Australian defendant, Gregory Lasrado, has agreed to settle Federal Trade Commission charges that a scheme that hijacked unwitting Internet surfers violated the FTC Act. Lasrado participated in a scam that copied existing Web sites and inserted coded instructions in the copycat sites which automatically redirected consumers to adult sites operated by the defendants. Then the scammers disabled the browser's "back" and "exit" commands so that Internet surfers trying to escape the pornographic images faced screen after screen of similar material and advertisements for other adult sites. The FTC obtained a permanent injunction from the U.S. District Court for the Eastern District of Virginia and a court order to permanently purge this scam from the Internet in default judgments against two defendants, WTFRC Pty Ltd. and Guiseppe Nirta. A third defendant, Carlos Pereira, has evaded law enforcement authorities in Portugal. The Stipulated Final Judgment and Order announced today will bar the illegal practices and resolve the case against Lasrado.
"This case illustrates the importance of cross-border cooperation between consumer protection agencies, especially as we patrol the 'Net," said Jodie Bernstein, Director of the FTC's Bureau of Consumer Protection. "The Australian Competition & Consumer Commission and the Portuguese Instituto do Consumidor rendered invaluable assistance in the investigation and resolution of the case. Working together, we've kicked this scam off the net and let the scammers know they can't snub the law."

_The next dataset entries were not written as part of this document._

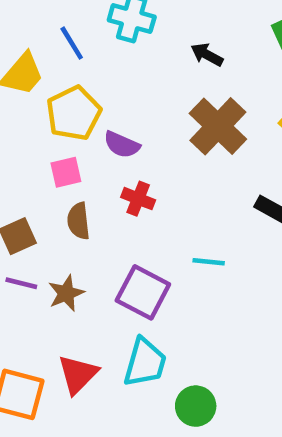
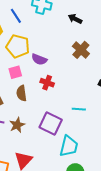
yellow pentagon: (74, 113) -> (18, 46), turned -30
brown cross: (218, 126) -> (81, 50), size x0.7
cyan trapezoid: (145, 363) -> (69, 146), moved

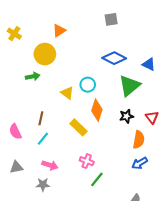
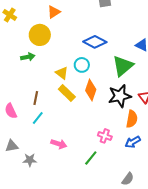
blue diamond: (114, 58) -> (95, 42), moved
black star: (126, 116) -> (120, 96), size x1.6
yellow rectangle: (79, 127) -> (67, 93), moved
pink cross: (87, 161) -> (105, 136), moved
pink arrow: (50, 165) -> (59, 144), moved
gray star: (43, 185) -> (30, 160), moved

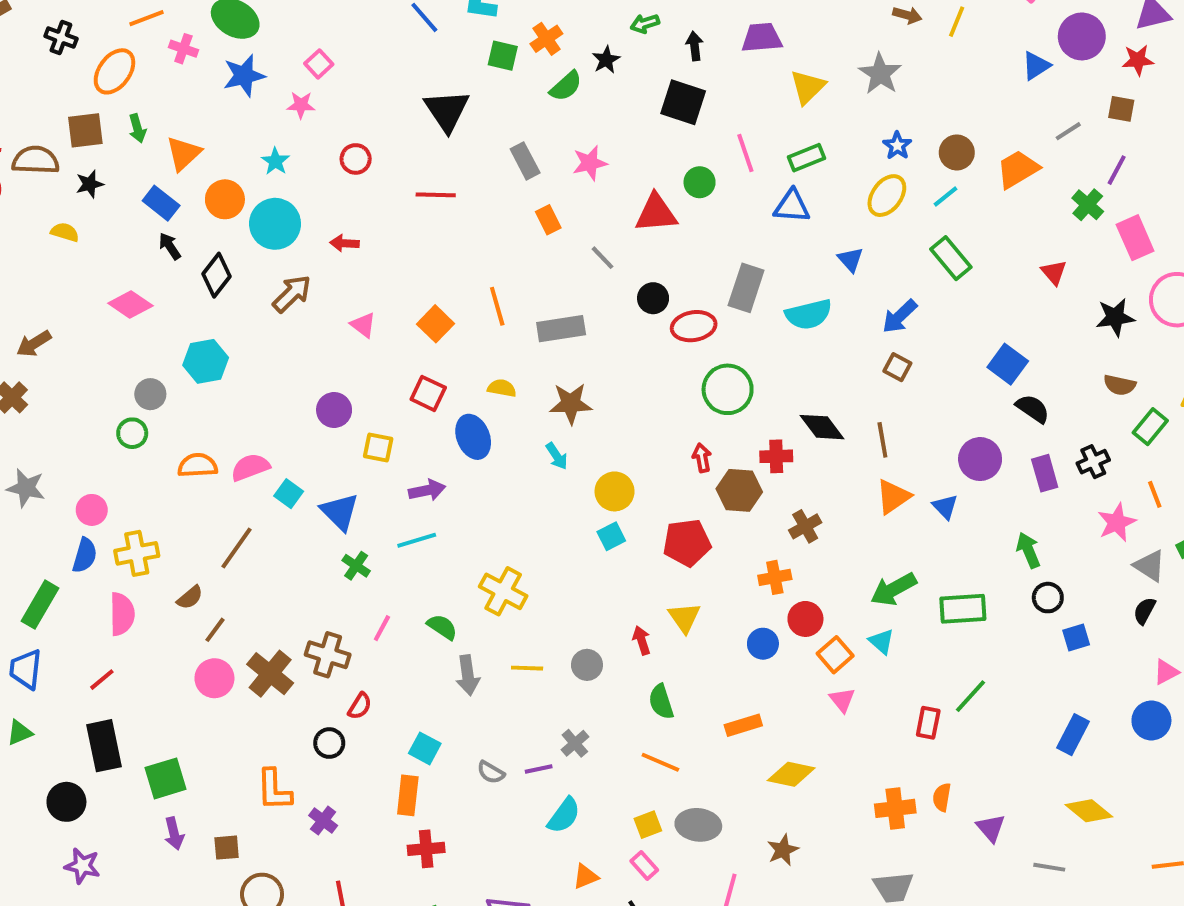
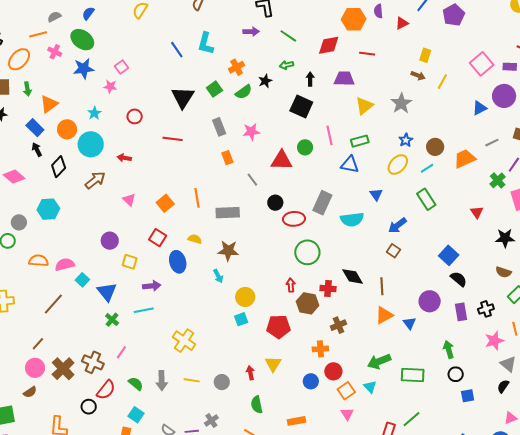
green square: (503, 56) -> (214, 89), moved, turned 35
brown semicircle: (190, 597) -> (30, 392), moved
green semicircle: (442, 627) -> (136, 384), moved
red semicircle: (360, 706) -> (106, 390), size x1.5

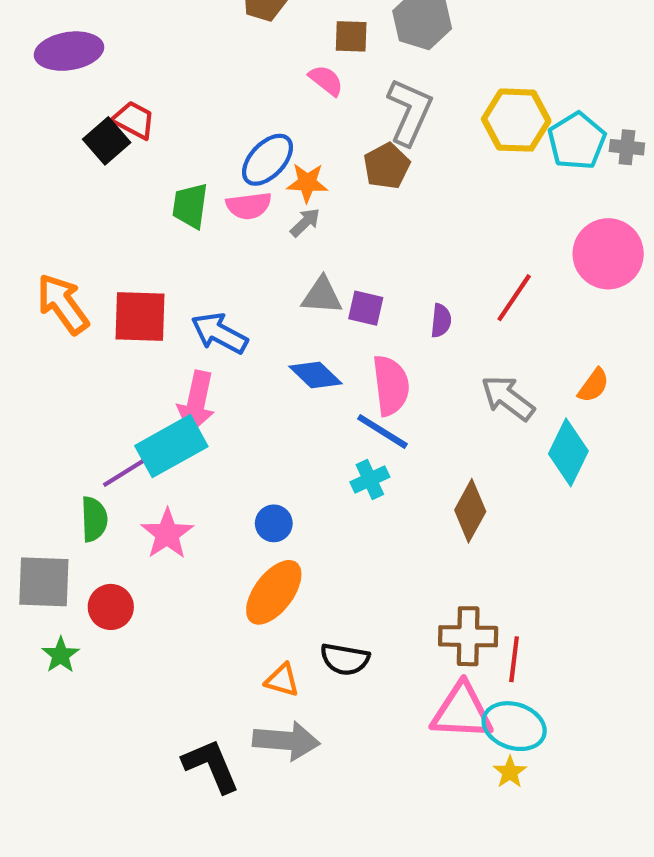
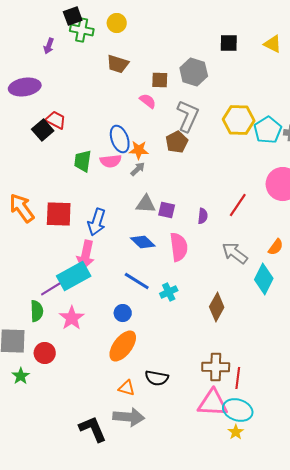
blue ellipse: (268, 160) -> (120, 139), turned -64
blue arrow: (219, 333) -> (97, 222), turned -100
blue line: (382, 431) -> (137, 281), moved

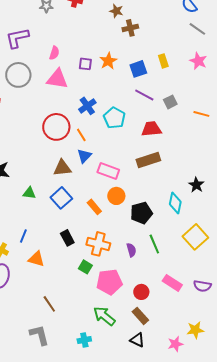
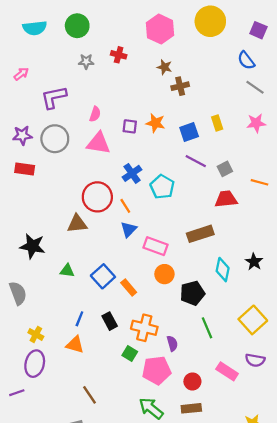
orange star: (108, 61) -> (156, 123), turned -30
pink star: (198, 61) -> (256, 123), turned -30
red trapezoid: (151, 129) -> (226, 199), moved
brown triangle: (62, 168) -> (77, 224), moved
cyan diamond: (175, 203) -> (223, 270), moved
orange rectangle: (94, 207) -> (129, 288), moved
blue line: (23, 236) -> (79, 319), moved
purple semicircle: (131, 250) -> (172, 343), moved
purple semicircle: (202, 286) -> (255, 360), moved
brown rectangle: (140, 316) -> (191, 408), turned -54

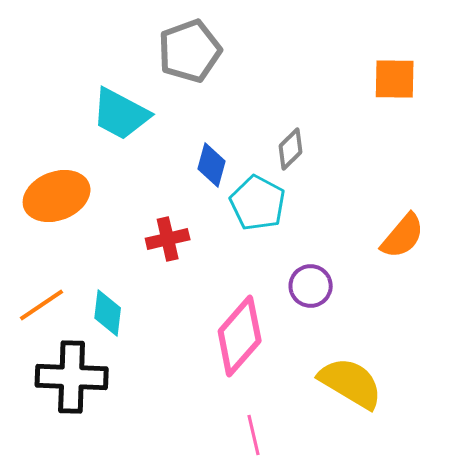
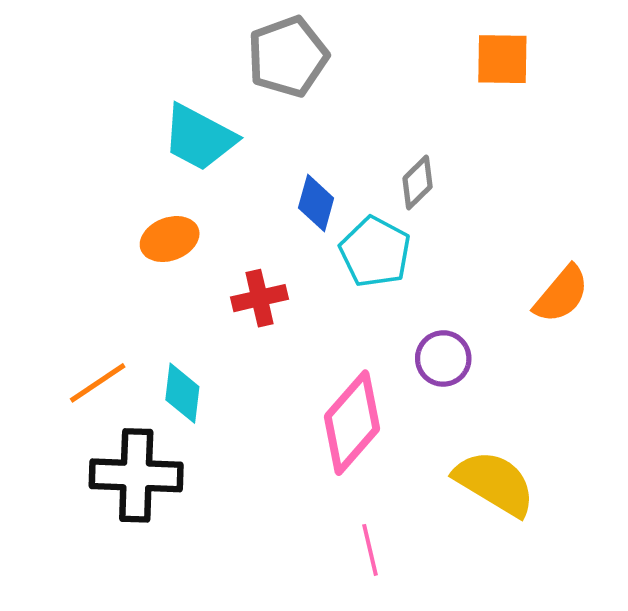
orange square: (395, 79) -> (502, 59), moved
orange ellipse: (57, 196) -> (170, 239), moved, size x0.7

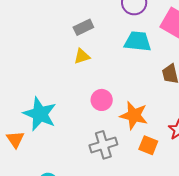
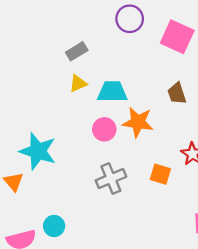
cyan trapezoid: (138, 41) -> (112, 92), moved
orange star: (134, 115) -> (138, 122), moved

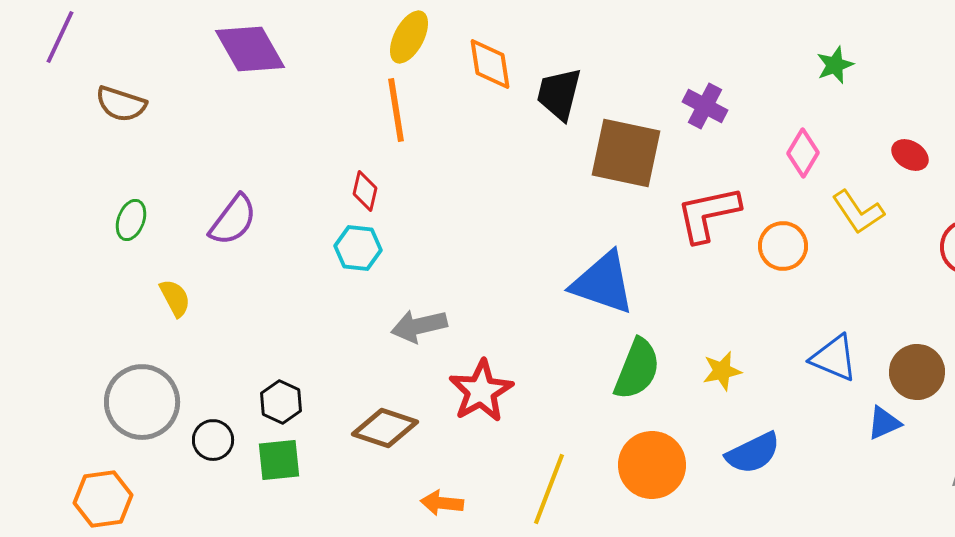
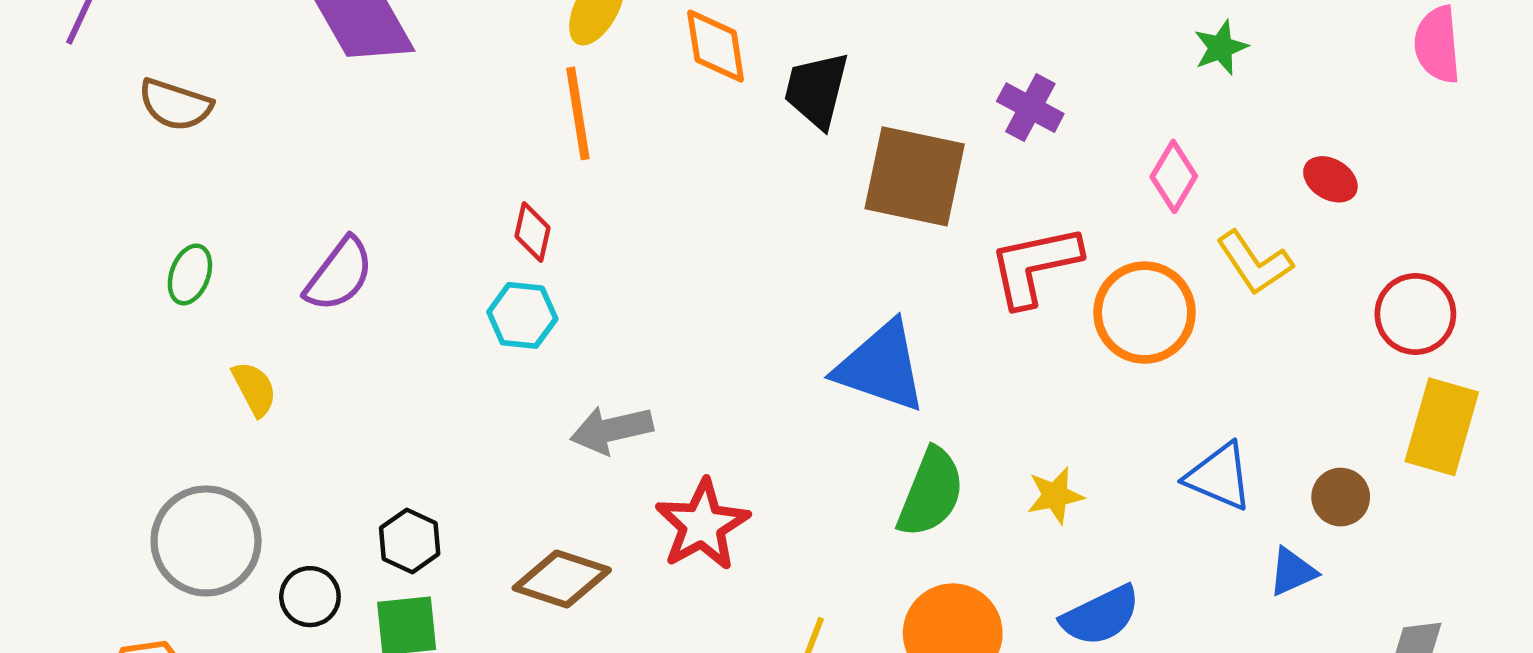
orange circle: (783, 246) -> (1145, 313), size x1.4
brown circle: (917, 372) -> (1341, 497), size x0.7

In September 1999, the FTC filed a complaint in U. S. District Court seeking to halt the scheme. According to the FTC complaint, in a practice called "pagejacking," the defendants made exact copies of Web pages posted by unrelated parties, including the imbedded text that informs search engines about the subject matter of the site. Then they made one change that was hidden from view: they inserted a command to "redirect" any surfer coming to the site to another Web site that contained sexually-explicit, adult-oriented material. Internet surfers searching for subjects as innocuous as "Oklahoma tornadoes" or "child car seats" would type those terms into a search engine and the search results would list a variety of related sites, including the bogus, copycat site of the defendants. Surfers assumed from the listings that the defendants' sites contained the information they were seeking and clicked on the listing. The "redirect" command imbedded in the copycat site immediately rerouted the consumer to an adult site hosted by the defendants. Once there, consumers were victimized by another scam. The defendants "mouse trapped" consumers by incapacitating their Internet browser's "back" and "close" buttons, so that while they were trying to exit the defendants' site, they were sent to additional adult sites in an unavoidable, seemingly endless loop.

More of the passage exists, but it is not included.